Laboratory investigations showed that the patient had leukocytosis (i.e., too many white blood cells) and neutrophilia (i.e., too many neutrophils). In addition, he had mildly raised liver and pancreatic enzymes.

The patient was admitted to the hospital so that he could be managed with painkillers, proton pump inhibitors to protect his stomach and receive intravenous fluids.

After 24 hours, his liver and pancreatic enzymes improved. He had his nasogastric tube removed. Nevertheless, he began to complain of abdominal pain that did not respond to painkillers.

An abdominal ultrasound showed large quantities of fluid obstructing the adequate visualization of the pancreas. A computed tomography (CT) scan showed organoaxial gastric volvulus, a condition in which the stomach twists and creates a dangerous and painful close-looped obstruction.

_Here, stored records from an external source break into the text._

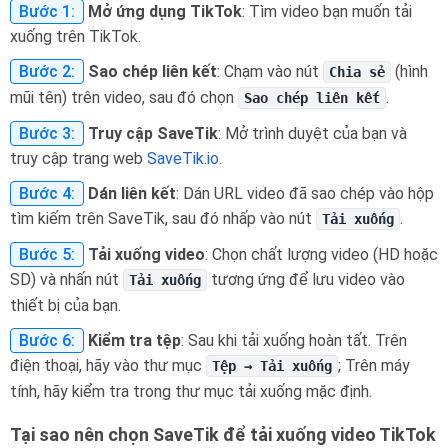
Bước 1:
Mở ứng dụng TikTok
: Tìm video bạn muốn tải
xuống trên TikTok.
Bước 2:
Sao chép liên kết
: Chạm vào nút
(hình
Chia sẻ
mũi tên) trên video, sau đó chọn
.
Sao chép liên kết
Bước 3:
Truy cập SaveTik
: Mở trình duyệt của bạn và
truy cập trang web
SaveTik.io
.
Bước 4:
Dán liên kết
: Dán URL video đã sao chép vào hộp
tìm kiếm trên SaveTik, sau đó nhấp vào nút
.
Tải xuống
Bước 5:
Tải xuống video
: Chọn chất lượng video (HD hoặc
SD) và nhấn nút
tương ứng để lưu video vào
Tải xuống
thiết bị của bạn.
Bước 6:
Kiểm tra tệp
: Sau khi tải xuống hoàn tất. Trên
điện thoại, hãy vào thư mục
; Trên máy
Tệp → Tải xuống
tính, hãy kiểm tra trong thư mục tải xuống mặc định.
Tại sao nên chọn SaveTik để tải xuống video TikTok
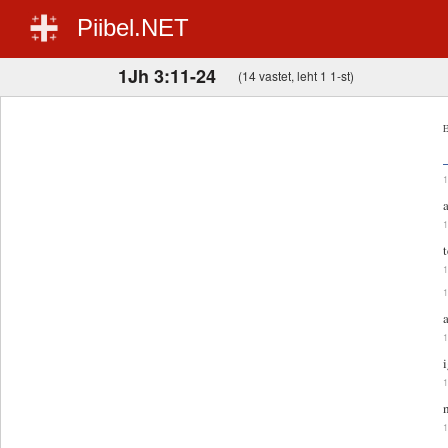
Piibel.NET
1Jh 3:11-24
(14 vastet, leht 1 1-st)
E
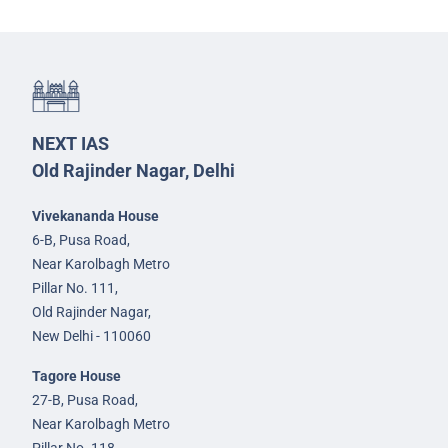
NEXT IAS
Old Rajinder Nagar, Delhi
Vivekananda House
6-B, Pusa Road,
Near Karolbagh Metro
Pillar No. 111,
Old Rajinder Nagar,
New Delhi - 110060
Tagore House
27-B, Pusa Road,
Near Karolbagh Metro
Pillar No. 118,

Doctors reinserted the nasogastric decompression tube to drain 2,500 mL of air and fluid; this decompression improved his abdominal pain. The patient was started on prokinetic therapy to help his gastrointestinal system move. A transpyloric tube was inserted due to suspicions of gastroparesis/delayed gastric emptying.

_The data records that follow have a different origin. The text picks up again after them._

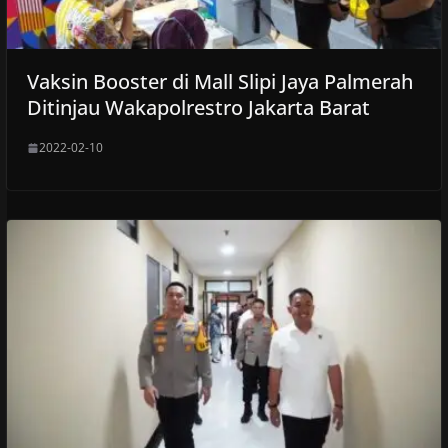
Vaksin Booster di Mall Slipi Jaya Palmerah
Ditinjau Wakapolrestro Jakarta Barat
2022-02-10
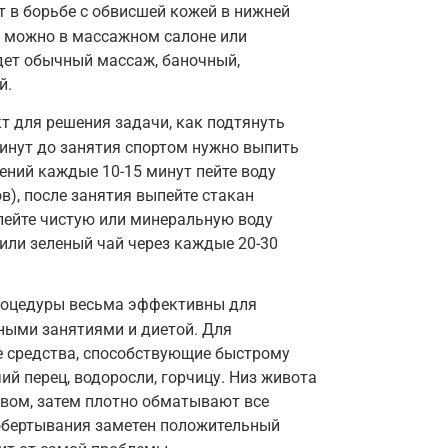
 в борьбе с обвисшей кожей в нижней
о можно в массажном салоне или
дет обычный массаж, баночный,
й.
т для решения задачи, как подтянуть
минут до занятия спортом нужно выпить
ений каждые 10-15 минут пейте воду
в), после занятия выпейте стакан
 пейте чистую или минеральную воду
 или зеленый чай через каждые 20-30
роцедуры весьма эффективны для
ными занятиями и диетой. Для
 средства, способствующие быстрому
ий перец, водоросли, горчицу. Низ живота
вом, затем плотно обматывают все
 обертывания заметен положительный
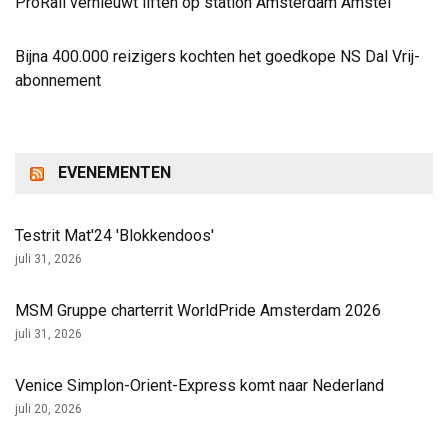
ProRail vernieuwt liften op station Amsterdam Amstel
Bijna 400.000 reizigers kochten het goedkope NS Dal Vrij-
abonnement
EVENEMENTEN
Testrit Mat'24 'Blokkendoos'
juli 31, 2026
MSM Gruppe charterrit WorldPride Amsterdam 2026
juli 31, 2026
Venice Simplon-Orient-Express komt naar Nederland
juli 20, 2026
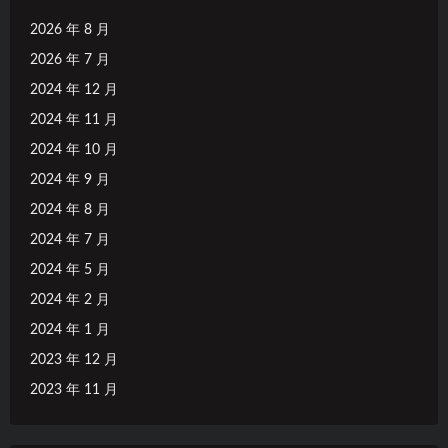
2026 年 8 月
2026 年 7 月
2024 年 12 月
2024 年 11 月
2024 年 10 月
2024 年 9 月
2024 年 8 月
2024 年 7 月
2024 年 5 月
2024 年 2 月
2024 年 1 月
2023 年 12 月
2023 年 11 月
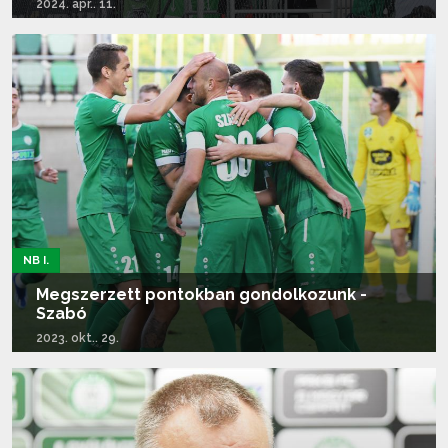
2024. ápr.. 11.
Tovább olvasom...
NB I.
Megszerzett pontokban gondolkozunk -
Szabó
2023. okt.. 29.
Tovább olvasom...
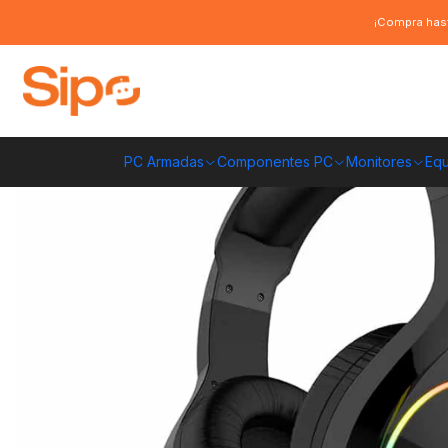
Inicio
Computación y Gamers
Audífonos
Audífono gamer Gamenote -
¡Compra hast
PC Armadas
Componentes PC
Monitores
Equ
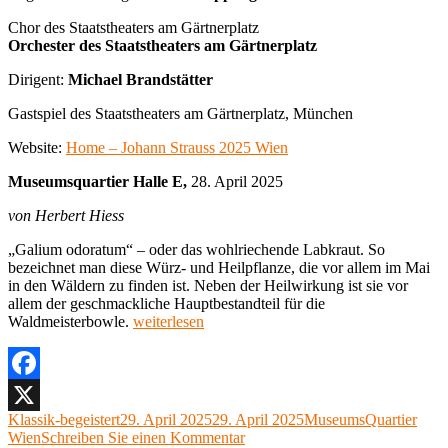
Chor des Staatstheaters am Gärtnerplatz
Orchester des Staatstheaters am Gärtnerplatz
Dirigent:
Michael Brandstätter
Gastspiel des Staatstheaters am Gärtnerplatz, München
Website:
Home – Johann Strauss 2025 Wien
Museumsquartier Halle E,
28. April 2025
von Herbert Hiess
„Galium odoratum“ – oder das wohlriechende Labkraut. So
bezeichnet man diese Würz- und Heilpflanze, die vor allem im Mai
in den Wäldern zu finden ist. Neben der Heilwirkung ist sie vor
allem der geschmackliche Hauptbestandteil für die
„Johann
Waldmeisterbowle.
weiterlesen
Strauss, Waldmeister
Museumsquartier
Halle
E,
Facebook
28.
Autor
Veröffentlicht
Kategorien
Klassik-begeistert
29. April 2025
29. April 2025
MuseumsQuartier
X
April
am
zu
Wien
Schreiben Sie einen Kommentar
2025“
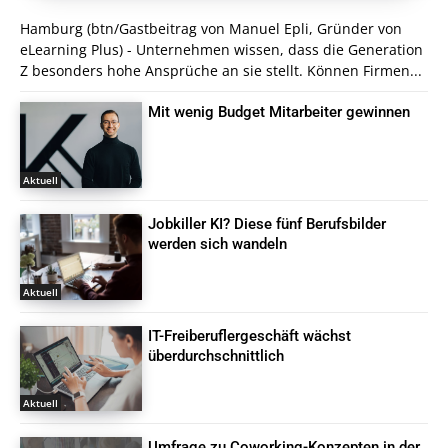
Hamburg (btn/Gastbeitrag von Manuel Epli, Gründer von
eLearning Plus) - Unternehmen wissen, dass die Generation
Z besonders hohe Ansprüche an sie stellt. Können Firmen...
Mit wenig Budget Mitarbeiter gewinnen
Aktuell
Jobkiller KI? Diese fünf Berufsbilder
werden sich wandeln
Aktuell
IT-Freiberuflergeschäft wächst
überdurchschnittlich
Aktuell
Umfrage zu Coworking-Konzepten in der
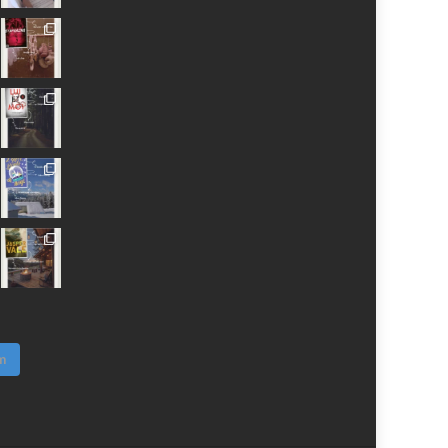
Facebook
Twitter
Instagram
Pinterest
YouTube
Google+
m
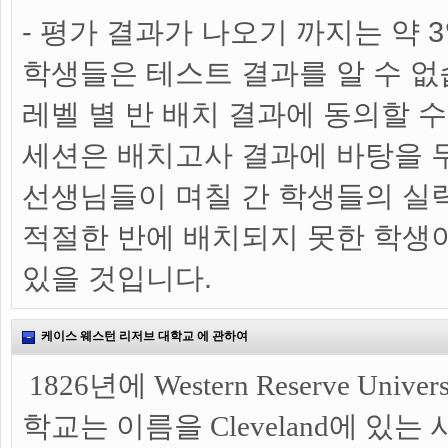
- 평가 결과가 나오기 까지는 약 
학생들은 테스트 결과를 알 수 없
레벨 별 반 배치 결과에 동의할 수
세션은 배치고사 결과에 바탕을 
선생님들이 며칠 간 학생들의 실
적절한 반에 배치되지 못한 학생
있을 것입니다.
케이스 웨스턴 리저브 대학교 에 관하여
1826년에 Western Reserve Un
학교는 이름을 Cleveland에 있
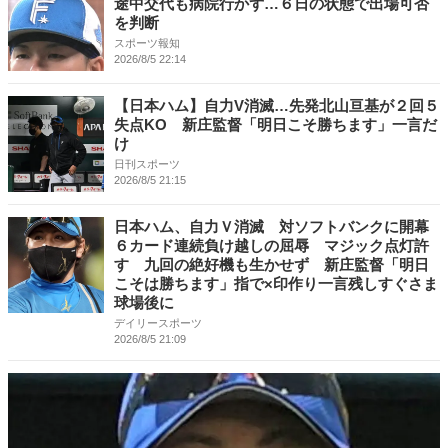
途中交代も病院行かず…６日の状態で出場可否
を判断
スポーツ報知
2026/8/5 22:14
【日本ハム】自力V消滅…先発北山亘基が２回５
失点KO 新庄監督「明日こそ勝ちます」一言だ
け
日刊スポーツ
2026/8/5 21:15
日本ハム、自力Ｖ消滅 対ソフトバンクに開幕
６カード連続負け越しの屈辱 マジック点灯許
す 九回の絶好機も生かせず 新庄監督「明日
こそは勝ちます」指で×印作り一言残しすぐさま
球場後に
デイリースポーツ
2026/8/5 21:09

Finally, following pyridostigmine therapy, the patient experienced marked clinical improvement. As the use of the transpyloric tube was likely prolonged, the patient’s doctors added a gastrojejunostomy tube, both for feeding purposes and decompression. Fifteen months later, gastrojejunostomy was switched to a gastronomy tube. Eventually he was able to eat pureed foods with good tolerance.